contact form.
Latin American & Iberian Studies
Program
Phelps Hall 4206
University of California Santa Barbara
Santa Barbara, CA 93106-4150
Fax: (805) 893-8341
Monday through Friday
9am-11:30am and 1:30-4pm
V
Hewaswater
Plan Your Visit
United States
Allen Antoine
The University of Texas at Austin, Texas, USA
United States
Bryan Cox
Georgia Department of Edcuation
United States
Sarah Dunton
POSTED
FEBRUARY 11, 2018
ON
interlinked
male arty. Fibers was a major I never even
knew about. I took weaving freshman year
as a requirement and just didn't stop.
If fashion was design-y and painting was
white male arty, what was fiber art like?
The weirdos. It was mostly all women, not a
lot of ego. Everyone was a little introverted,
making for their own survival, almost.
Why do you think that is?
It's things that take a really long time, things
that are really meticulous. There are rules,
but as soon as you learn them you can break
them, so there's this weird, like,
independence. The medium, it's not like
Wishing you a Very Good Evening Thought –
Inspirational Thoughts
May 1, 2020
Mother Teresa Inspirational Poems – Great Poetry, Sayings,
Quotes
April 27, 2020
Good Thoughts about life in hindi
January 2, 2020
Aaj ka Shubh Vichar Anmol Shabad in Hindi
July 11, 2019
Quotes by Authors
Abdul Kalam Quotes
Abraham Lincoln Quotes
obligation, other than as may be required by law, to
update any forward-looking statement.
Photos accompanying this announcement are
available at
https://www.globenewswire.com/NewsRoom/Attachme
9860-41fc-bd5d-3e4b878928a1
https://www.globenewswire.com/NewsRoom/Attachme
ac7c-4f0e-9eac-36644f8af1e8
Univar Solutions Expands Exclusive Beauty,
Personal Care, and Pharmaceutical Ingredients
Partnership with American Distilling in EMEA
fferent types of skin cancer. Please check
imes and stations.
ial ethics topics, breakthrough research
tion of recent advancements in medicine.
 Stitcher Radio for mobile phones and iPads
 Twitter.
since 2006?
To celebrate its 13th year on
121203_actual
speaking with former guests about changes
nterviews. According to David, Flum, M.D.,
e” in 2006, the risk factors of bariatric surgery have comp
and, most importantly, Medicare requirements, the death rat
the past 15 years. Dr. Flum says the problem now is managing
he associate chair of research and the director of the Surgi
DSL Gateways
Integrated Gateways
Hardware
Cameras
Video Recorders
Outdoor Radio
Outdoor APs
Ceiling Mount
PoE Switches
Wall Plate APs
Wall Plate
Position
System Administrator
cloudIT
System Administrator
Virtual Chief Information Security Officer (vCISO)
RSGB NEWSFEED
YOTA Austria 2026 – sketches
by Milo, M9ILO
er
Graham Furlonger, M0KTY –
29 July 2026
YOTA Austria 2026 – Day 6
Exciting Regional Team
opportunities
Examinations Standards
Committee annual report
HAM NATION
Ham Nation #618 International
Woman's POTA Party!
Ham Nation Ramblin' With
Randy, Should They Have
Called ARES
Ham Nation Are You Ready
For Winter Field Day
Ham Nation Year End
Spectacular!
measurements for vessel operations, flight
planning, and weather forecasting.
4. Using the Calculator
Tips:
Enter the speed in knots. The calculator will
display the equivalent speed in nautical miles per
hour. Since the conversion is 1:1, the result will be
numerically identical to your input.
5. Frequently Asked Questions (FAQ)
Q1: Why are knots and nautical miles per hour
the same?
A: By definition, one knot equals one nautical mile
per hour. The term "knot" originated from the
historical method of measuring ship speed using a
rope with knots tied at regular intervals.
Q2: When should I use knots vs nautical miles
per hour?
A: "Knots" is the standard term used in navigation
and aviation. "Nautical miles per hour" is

* [Directions for this task]:
Return exactly the line that contains "Ham Nation Are You Ready" and every line after it, through the last line of the records.

* [Expected answer]:
Ham Nation Are You Ready
For Winter Field Day
Ham Nation Year End
Spectacular!
measurements for vessel operations, flight
planning, and weather forecasting.
4. Using the Calculator
Tips:
Enter the speed in knots. The calculator will
display the equivalent speed in nautical miles per
hour. Since the conversion is 1:1, the result will be
numerically identical to your input.
5. Frequently Asked Questions (FAQ)
Q1: Why are knots and nautical miles per hour
the same?
A: By definition, one knot equals one nautical mile
per hour. The term "knot" originated from the
historical method of measuring ship speed using a
rope with knots tied at regular intervals.
Q2: When should I use knots vs nautical miles
per hour?
A: "Knots" is the standard term used in navigation
and aviation. "Nautical miles per hour" is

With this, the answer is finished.